Dataset items:
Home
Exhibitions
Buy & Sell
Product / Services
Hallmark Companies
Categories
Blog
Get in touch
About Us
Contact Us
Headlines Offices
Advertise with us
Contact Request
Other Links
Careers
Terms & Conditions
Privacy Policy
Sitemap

REQUIREMENT
Reproduce the full block of data exactly, omitting nothing.

ANSWER TO THE PROBLEM
Home
Exhibitions
Buy & Sell
Product / Services
Hallmark Companies
Categories
Blog
Get in touch
About Us
Contact Us
Headlines Offices
Advertise with us
Contact Request
Other Links
Careers
Terms & Conditions
Privacy Policy
Sitemap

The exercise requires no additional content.